Prosecutors from the southern district of New York argued that in total about $20 billion should have remained in the bank's vault due to the embargo between 2011-2016. Turkey could have also sold humanitarian goods or medical needs to Iran in exchange of the money at Halkbank. Instead, Zarrab testified and U.S. prosecutors claimed in the indictment that the Turkish officials directed Halkbank to engineer the complex scheme to get the money out of Turkey’s one of largest lenders to Iran. In the process, indictments said, hundreds of millions of dollars were distributed as bribes and commissions to AKP government officials and other Turkish bureaucrats.  

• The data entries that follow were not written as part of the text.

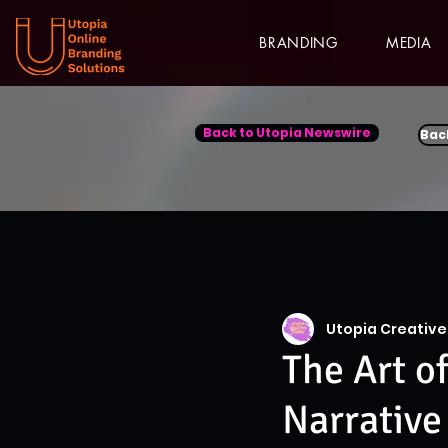
BRANDING
MEDIA
Back to Utopia Newswire
Bac
Utopia Creative
The Art o
Narrative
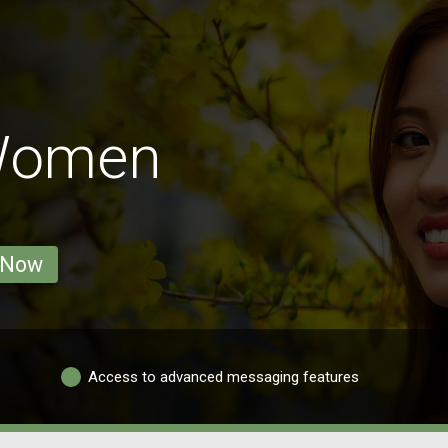
Women
 Now
Access to advanced messaging features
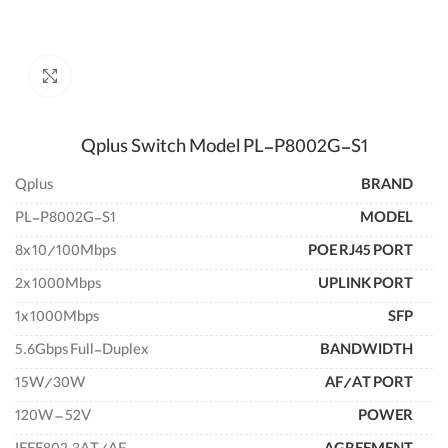
enlarge
Qplus Switch Model PL-P8002G-S1
Qplus
BRAND
PL-P8002G-S1
MODEL
8x 10/100Mbps
POE RJ45 PORT
2x 1000Mbps
UPLINK PORT
1x 1000Mbps
SFP
5.6Gbps Full-Duplex
BANDWIDTH
15W/30W
AF/AT PORT
120W – 52V
POWER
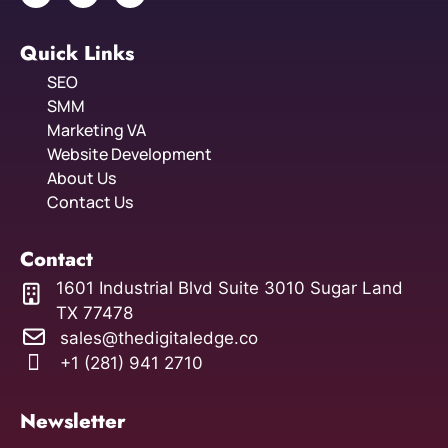
Quick Links
SEO
SMM
Marketing VA
Website Development
About Us
Contact Us
Contact
1601 Industrial Blvd Suite 3010 Sugar Land
TX 77478
sales@thedigitaledge.co
+1 (281) 941 2710
Newsletter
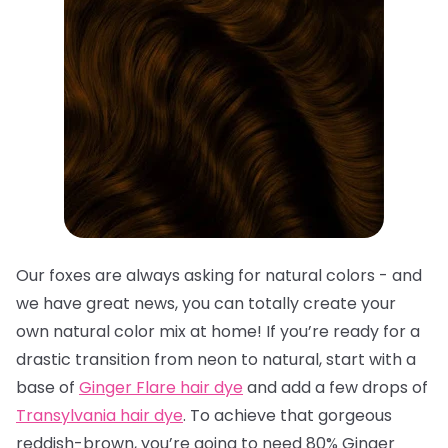
Our foxes are always asking for natural colors - and
we have great news, you can totally create your
own natural color mix at home! If you’re ready for a
drastic transition from neon to natural, start with a
base of
Ginger Flare hair dye
and add a few drops of
Transylvania hair dye
. To achieve that gorgeous
reddish-brown, you’re going to need 80% Ginger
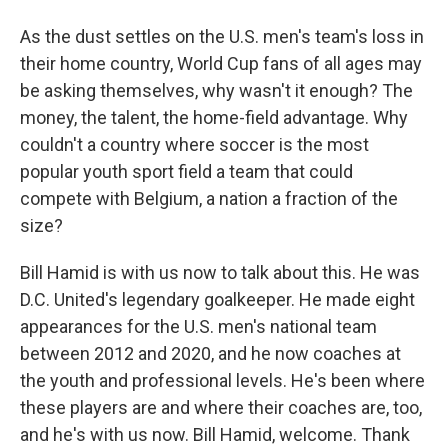
As the dust settles on the U.S. men's team's loss in
their home country, World Cup fans of all ages may
be asking themselves, why wasn't it enough? The
money, the talent, the home-field advantage. Why
couldn't a country where soccer is the most
popular youth sport field a team that could
compete with Belgium, a nation a fraction of the
size?
Bill Hamid is with us now to talk about this. He was
D.C. United's legendary goalkeeper. He made eight
appearances for the U.S. men's national team
between 2012 and 2020, and he now coaches at
the youth and professional levels. He's been where
these players are and where their coaches are, too,
and he's with us now. Bill Hamid, welcome. Thank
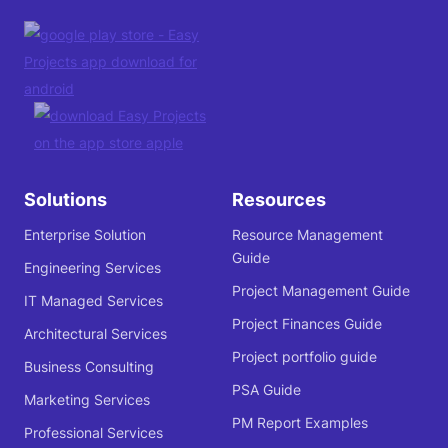
Solutions
Resources
Enterprise Solution
Resource Management
Guide
Engineering Services
Project Management Guide
IT Managed Services
Project Finances Guide
Architectural Services
Project portfolio guide
Business Consulting
PSA Guide
Marketing Services
PM Report Examples
Professional Services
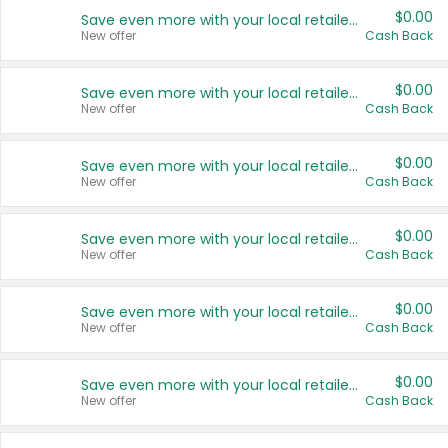
$0.00
Save even more with your local retailers
New offer
Cash Back
$0.00
Save even more with your local retailers
New offer
Cash Back
$0.00
Save even more with your local retailers
New offer
Cash Back
$0.00
Save even more with your local retailers
New offer
Cash Back
$0.00
Save even more with your local retailers
New offer
Cash Back
$0.00
Save even more with your local retailers
New offer
Cash Back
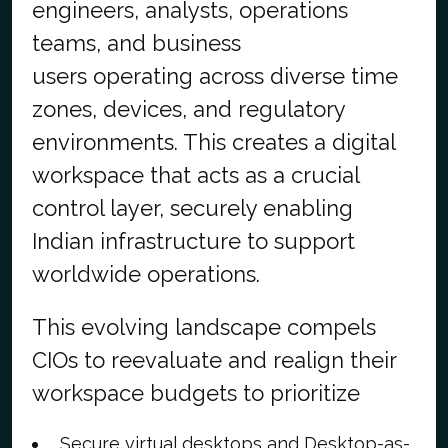
engineers, analysts, operations
teams, and business
users operating across diverse time
zones, devices, and regulatory
environments. This creates a digital
workspace that acts as a crucial
control layer, securely enabling
Indian infrastructure to support
worldwide operations.
This evolving landscape compels
CIOs to reevaluate and realign their
workspace budgets to prioritize
Secure virtual desktops and Desktop-as-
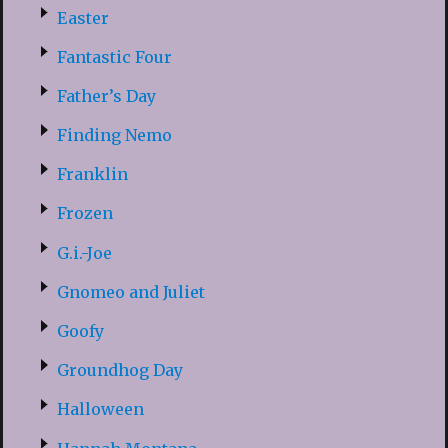
Easter
Fantastic Four
Father’s Day
Finding Nemo
Franklin
Frozen
G.i.-Joe
Gnomeo and Juliet
Goofy
Groundhog Day
Halloween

In the Halkbank indictment, U.S. prosecutors wrote that after Zarrab’s brief detention at the end of 2013 and early 2014 in Istanbul, then-Prime Minister of Turkey, Recep Tayyip Erdogan and his son-in-law Treasury Minister Berat Albayrak, “instructed Halkbank to resume the scheme, and Halkbank agreed.” 

In 2018 and 2019, Halkbank had hoped to halt the impending indictment by paying off lobbyist Brian Ballard who is closely linked to U.S. president Donald Trump. Within only two years, Halkbank paid some $2.6 million to the same group of lobbyists. After the indictment dropped on Oct. 15, Halkbank terminated their agreement with the Ballard Partners.

It remains to be seen whether there will be new details of the sanctions busting scheme revealed at the courtroom that were not already revealed by the same federal district court about two years ago. On Monday, Turkey’s main opposition Republican People’s Party (CHP) leader Kemal Kılıçdaroğlu’s lawyer delivered evidence to a Turkish court of what he called proof of the authenticity of audio recordings leaked during the 2013 corruption probe, from which the accusations of Halkbank stemmed from. 

It appears that the continuation of the rejection of the SDNY’s authority was going to cost the bank dearly. How the current course of the bank to battle against the U.S. at the courtroom will manifest results for the bank will have to be watched closely.